I presidenti delle regioni sono insorti contro la manovra finanziaria ed hanno perfettamente ragione, dato che in due anni (2011 e 2012) le regioni perderanno qualcosa come 10 miliardi di euro di trasferimenti.
Ed hanno anche ragione quando sottolineano come sia del tutto demagogico sostenere che questi tagli elimineranno sprechi e che invece questi si riverseranno su “persone, famiglie ed imprese”, che ciò avviene dopo che le regioni già si erano fatte carico di comprimere la spesa, che le scelte sono state unilaterali, facendo venir meno la prassi concertativa a livello istituzionale e mettendo in discussione principi fondamentali dell’impianto costituzionale, e che vi è una contraddizione evidente fra propaganda federalista e simili provvedimenti.
Naturalmente il ragionamento dei presidenti delle regioni ha elementi di ambiguità, né potrebbe essere diversamente dato che il documento è stato approvato all’unanimità sia da esponenti del centro-destra che del centro-sinistra. In ogni caso, però, la denuncia è utile perché rompe il silenzio su un’operazione finanziaria che ha ricadute sociali pesantissime e che rischia di essere sottovalutata perché ammantata da un richiamo demagogico alla razionalizzazione della spesa e alla lotta agli sprechi e perché sottolinea la centralità, nella stessa manovra, dell’attacco al sistema delle autonomie locali.
Ai tagli alle regioni vanno, infatti, aggiunti nel biennio considerato, quelli previsti per le province (800 milioni) e per i comuni (4 miliardi). E tutto questo senza considerare quelli già individuati dalla precedente legge finanziaria, sempre per regioni, province e comuni. L’effetto complessivo è facile da intuire. In primo luogo, un numero considerevole di enti locali non sarà in grado di rispettare i vincoli del patto di stabilità. Su questa fascia si abbatteranno misure talmente pesanti da paralizzarne l’attività, in termini di spesa corrente, investimenti e personale.
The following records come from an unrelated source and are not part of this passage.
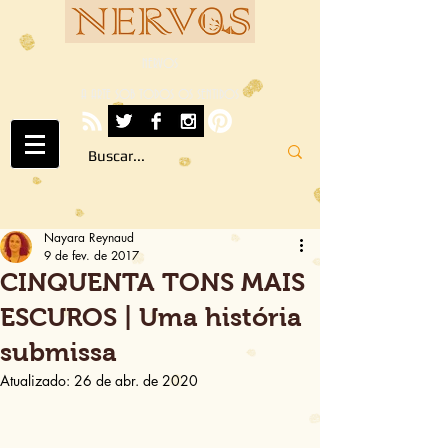
NERVOS
A ARTE SOB TODOS OS SENTIDOS
Nayara Reynaud
9 de fev. de 2017
CINQUENTA TONS MAIS
ESCUROS | Uma história
submissa
Atualizado:
26 de abr. de 2020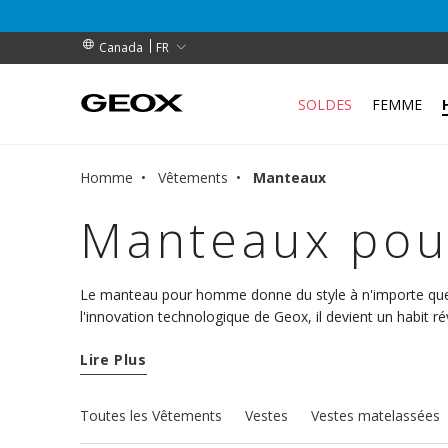
BENEFEET (pendant une durée limitée)
BENEFEET (pendant une durée limitée)
ES
FR
Canada
SOLDES
FEMME
Homme
Vêtements
Manteaux
Manteaux po
Le manteau pour homme donne du style à n'importe quel
l'innovation technologique de Geox, il devient un habit r
notre collection de manteaux et trouvez celui dont vous
Lire Plus
Toutes les Vêtements
Vestes
Vestes matelassées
In secondo luogo, per far fronte ai vincoli, anche in considerazione dell’impossibilità di agire su alcuni tributi, si dovrà contrarre la spesa, e quindi ridurre qualità e quantità dei servizi erogati, privatizzarli o esternalizzarli, ricorrere alla vendita di beni pubblici, aumentare le tariffe.
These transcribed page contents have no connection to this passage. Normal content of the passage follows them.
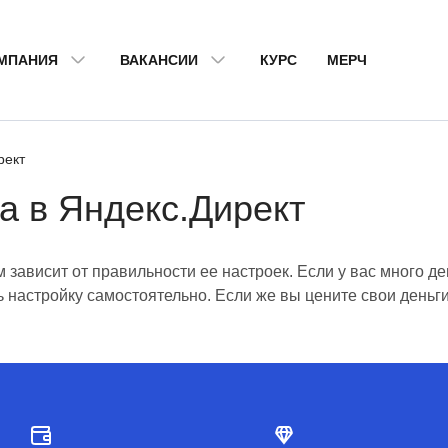
МПАНИЯ
ВАКАНСИИ
КУРС
МЕРЧ
рект
а в Яндекс.Директ
ависит от правильности ее настроек. Если у вас много ден
 настройку самостоятельно. Если же вы цените свои деньги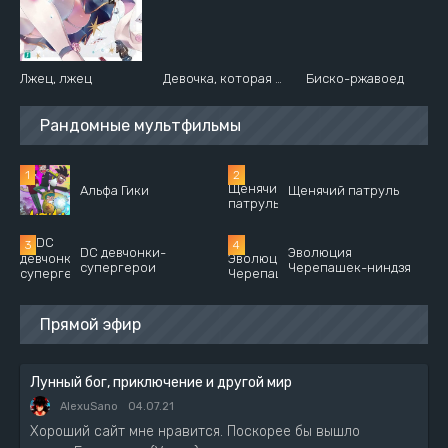
Лжец, лжец
Девочка, которая видит это
Биско-ржавоед
Рандомные мультфильмы
Альфа Гики
Щенячий патруль
DC девчонки-
Эволюция
супергерои
Черепашек-ниндзя
Прямой эфир
Лунный бог, приключение и другой мир
AlexuSano
04.07.21
Хороший сайт мне нравится. Поскорее бы вышло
La manovra su regioni ed enti locali ha quindi un connotato chiaramente antipopolare e di classe. Basta analizzare i settori che verranno penalizzati. A livello delle regioni: il trasporto pubblico locale, gli incentivi alle imprese, l’edilizia pubblica, la viabilità, l’ambiente e poi via via gli altri settori.
Ne derivano, con tutta evidenza, ripercussioni pesanti sul piano sociale e sul sistema produttivo, con effetti evidenti di depressione della domanda e di accentuazione della crisi. Se poi si considerano i comuni è evidente che il sistema di welfare locale viene sottoposto ad una pressione fortissima. E ciò vale per Rsa, assistenza domiciliare, asili nido, scuole materne, mense, trasporti e le varie forme di sostegno ai redditi più bassi. Si è parlato di “macelleria sociale”, non mi pare si tratti di un giudizio esagerato.
Di fronte a un simile disastro hanno ben ragione i presidenti di regioni e i sindaci a protestare. Il problema però è su cosa concentrare la protesta, quali proposte alternative avanzare e, soprattutto, come agire. Data l’ampiezza della manovra e l’incidenza (prevalente) nella stessa dell’operazione condotta sulle autonomie locali, è difficile cavarsela con l’”ammorbidimento” dei tagli. Vi è il rischio che questo sia virtuale o di scarsa consistenza. Il problema, in primis, è quello di una modifica complessiva della manovra con «uno spostamento dei carichi fiscali dal lavoro ai guadagni di capitale e alle rendite, dai redditi ai patrimoni, dai contribuenti con ritenuta alla fonte agli evasori», come giustamente hanno suggerito nel loro appello molti economisti.
E’ dubbio che su questi obiettivi tutto il mondo delle autonomie, così diviso sul piano politico, possa convergere, ma su altri terreni, come quelli che attengono alla riduzione dei tagli e all’allentamento del patto di stabilità interna, può esservi una convergenza ampia. Ciò vale per i limiti assurdi posti per le spese in conto capitale, per l’intenzione di recuperare gli eventuali sforamenti con riduzione simmetrica dei trasferimenti ordinari, per i limiti draconiani (e illogici) posti alle assunzioni. La questione dirimente, tuttavia, è fino a che punto si spingerà l’azione delle associazioni delle autonomie. A me pare che al punto in cui si è giunti vadano considerate anche pratiche esplicite di disubbidienza che rimettano in discussione il rispetto delle norme che si intendono varare. Peraltro, secondo alcune indagini recenti, almeno il 50% dei comuni non sarebbe in grado di rispettarle.
Il punto fondamentale, tuttavia, è che senza un rapporto con i cittadini hanno buon gioco le offensive demagogiche del governo. Occorre, quindi, dare informazioni alle popolazioni sugli effetti della manovra, sui servizi che sono a rischio, sui danni sociali che subiranno. È un’operazione preziosa che può essere sostenuta facendo pronunciare i consigli su appositi ordini del giorno, distribuendo ai cittadini materiali di informazione, utilizzando anche forme innovative di mobilitazione. Sono possibili atti anche simbolici in cui si segnali la volontà delle amministrazioni di tenere comunque aperti servizi minacciati?
E, infine, occorre riconnettere la battaglia in difesa dei diritti con quella contro la riduzione delle risorse agli enti locali. Si consideri la vicenda del referendum per l’acqua pubblica. E’ indispensabile non solo che la tematica della lotta alle privatizzazioni entri nei consigli, anche come segnalazione dei pericoli derivanti dalla manovra, ma che al tempo stesso si colgano nel movimento gli evidenti rischi di un rilancio delle privatizzazioni a seguito della manovra stessa. E ciò vale anche per il lavoro, dove tutta la partita degli ammortizzatori sociali e delle misure a sostegno dei redditi è oggi a rischio. E’ insomma possibile, oltre che necessario, intorno alla lotta per la conservazione della funzione sociale delle autonomie locali, rinsaldare un fronte ampio di lotta contro la manovra del governo.